In 1960, conservative Democratic Mayor Charles Boswell had made available $7,000 to fund the city Human Rights Commission directorship. Advertising the job mostly by word of mouth, the selection committee heard from few applicants in the next eighteen months—in fact, only one. In the job interview at City Hall, the committee—a rabbi, a black judge and a priest—appraised Jim Jones without doing a background check. They were not aware of his healings, although they had seen his name on the religious page of the newspaper and knew him as an advocate of the poor and blacks. Jones came across as an articulate and humane “eager beaver” social worker, though he put off the priest a little by flaunting his fundamentalist Protestantism.
The committee recommended their only candidate to the mayor, who made the appointment because the post had to be filled. The mayor instructed Jones to keep a low profile, to proceed diplomatically and to avoid inflaming the racial climate—or antagonizing the business community.

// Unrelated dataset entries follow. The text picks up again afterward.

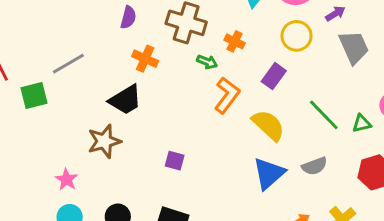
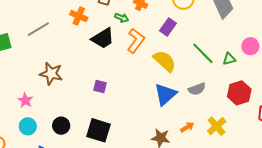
gray line: (68, 64) -> (38, 29), moved
black trapezoid: (125, 100) -> (103, 38), moved
brown star: (104, 141) -> (51, 74), turned 30

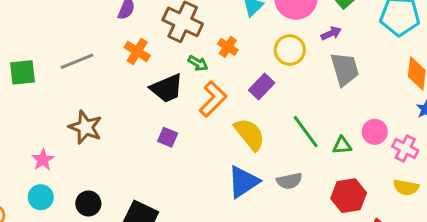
purple square: (100, 86) -> (168, 137), moved

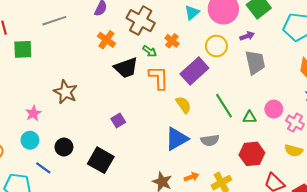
gray line: (77, 61) -> (54, 21), moved
purple rectangle: (262, 86) -> (194, 71), size x1.5
orange L-shape: (213, 99) -> (159, 78), turned -50
yellow semicircle: (250, 134) -> (183, 105), size x0.7
purple square: (168, 137) -> (118, 120), moved, turned 32

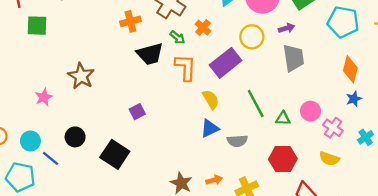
orange cross: (106, 40) -> (130, 21), turned 36
blue triangle: (177, 139) -> (210, 128), moved, size x0.7
cyan circle: (30, 140) -> (30, 141), moved

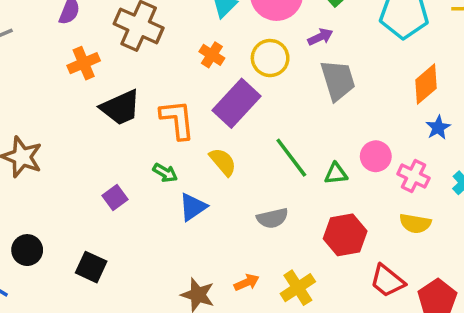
orange cross: (203, 28) -> (212, 55), moved
green arrow: (177, 37) -> (165, 173), moved
orange diamond: (350, 69) -> (426, 84), turned 44
blue triangle: (210, 128) -> (193, 207), moved
black square: (115, 154) -> (91, 267), size x0.7

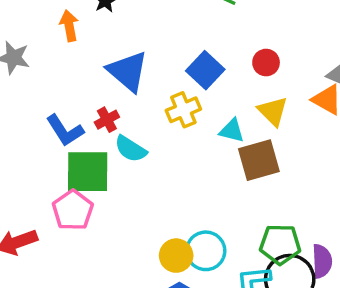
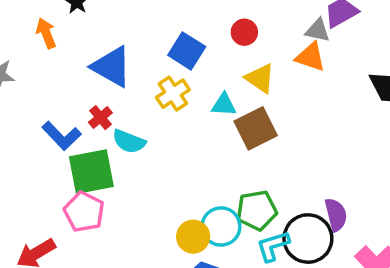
green pentagon: (280, 244) -> (257, 210), moved

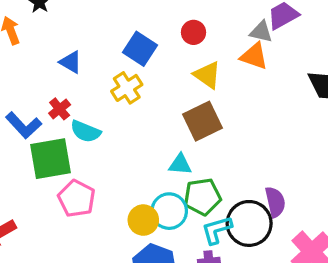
blue triangle: (112, 67) -> (71, 62), size x0.6
cyan triangle: (224, 105) -> (180, 164), moved
pink pentagon: (84, 212) -> (77, 198), moved

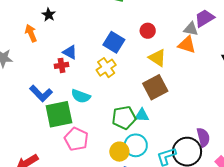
red cross: (60, 109) -> (62, 65), moved, turned 32
green pentagon: (202, 197) -> (124, 118), moved

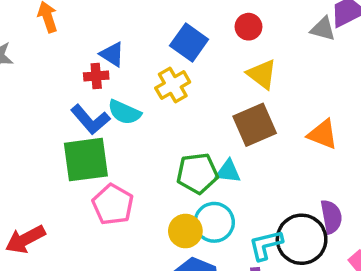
orange triangle: (187, 45) -> (323, 134), moved
blue L-shape: (41, 93) -> (90, 120), moved
cyan semicircle: (81, 96) -> (124, 112), moved

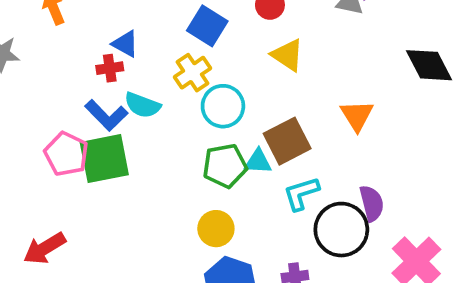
brown square: (255, 125) -> (287, 141), moved
orange triangle: (323, 134) -> (357, 115), turned 40
pink pentagon: (113, 204) -> (66, 154), moved
cyan circle: (214, 222) -> (223, 106), moved
cyan L-shape: (266, 245) -> (301, 193), moved

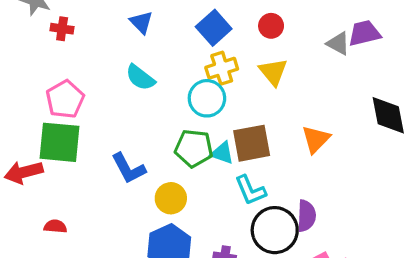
red cross: (110, 68) -> (62, 29), moved
yellow cross: (193, 73) -> (222, 68), moved
blue L-shape: (106, 115) -> (129, 168), moved
green square: (104, 159) -> (60, 142), moved
cyan L-shape: (301, 193) -> (250, 190), turned -112

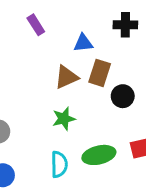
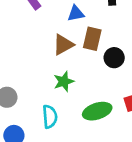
cyan semicircle: (59, 164) -> (50, 117), moved

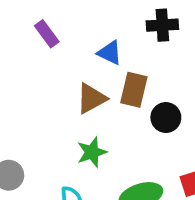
blue triangle: (76, 13) -> (110, 53), turned 36

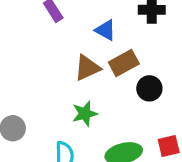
brown rectangle: (134, 90) -> (124, 63), turned 44

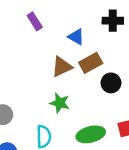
green star: (85, 114) -> (60, 103), turned 30

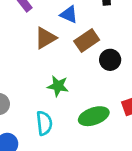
brown triangle: (62, 67) -> (45, 38), moved

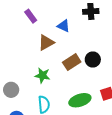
brown rectangle: (87, 41) -> (72, 62), moved
green star: (58, 86) -> (42, 75), moved

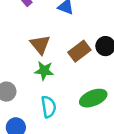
brown triangle: (46, 43) -> (40, 45), moved, turned -36

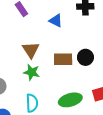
brown rectangle: (79, 51) -> (63, 59), turned 30

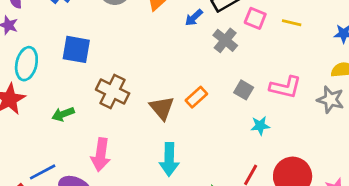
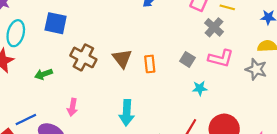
gray cross: (225, 40) -> (214, 27), moved
orange rectangle: (196, 97) -> (150, 64), turned -56
brown triangle: (162, 108) -> (122, 58), moved
pink arrow: (101, 155) -> (72, 107), size x0.7

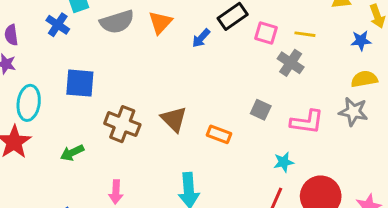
pink L-shape: (221, 58) -> (307, 122), moved
orange rectangle: (150, 64) -> (219, 134), moved, turned -56
cyan star: (200, 88) -> (284, 162), moved

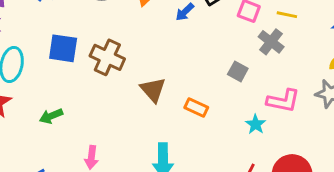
gray square: (261, 110) -> (238, 71), moved
brown cross: (122, 124) -> (107, 57), moved
cyan star: (284, 162) -> (256, 124), moved, turned -30

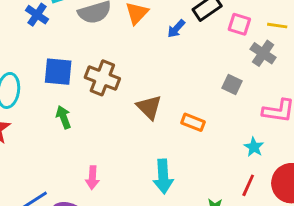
green arrow: (51, 116) -> (64, 117), moved, turned 95
cyan star: (256, 124) -> (254, 147), moved

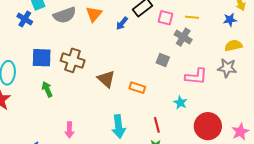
red line: (248, 185) -> (157, 125), moved, turned -35

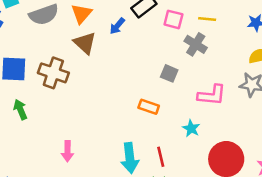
brown triangle: (106, 79) -> (85, 43), moved
orange rectangle: (137, 88) -> (149, 107), moved
cyan arrow: (119, 126) -> (130, 158), moved
pink arrow: (69, 130) -> (67, 151), moved

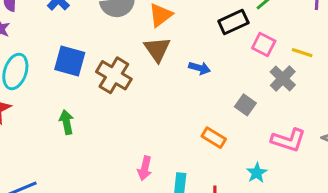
blue arrow: (117, 26) -> (200, 68), moved, turned -126
green arrow: (20, 109) -> (66, 122), moved
pink arrow: (67, 151) -> (145, 168), moved

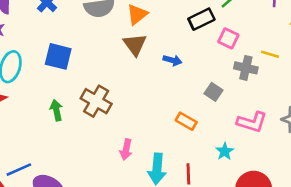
yellow line: (302, 53) -> (270, 54), moved
brown cross: (114, 75) -> (96, 101), moved
gray cross: (283, 78) -> (246, 68), turned -30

Almost immediately Jones garnered more press coverage than Mayor Boswell had hoped. In his craving for publicity, Jones exploited his public appointment and used it to feed both his career and his social goals, as well as to document the myths about his personal history. Shortly after his February 1961 appointment, an article described the twenty-nine-year-old Jones “as Hoosier as punkin pie,” from a “lily-white town where Negroes were not allowed to remain after sundown.” No doubt Jones had provided the old canard about redneck towns. Jones also supplied a personal anecdote: “He once walked out of a Bloomington barber shop with his hair half cut because a Negro patron was refused service. Incidentally it was a Negro shop.” Two weeks later, Jones was back in print. A local paper reported, no doubt courtesy of Jones, that the human rights director had persuaded three local restaurants to stop discriminating against blacks; the paper printed as fact Jones’s claim that he arranged for dozens of his friends to eat at the newly integrated restaurants to offset any loss of bigoted clientele.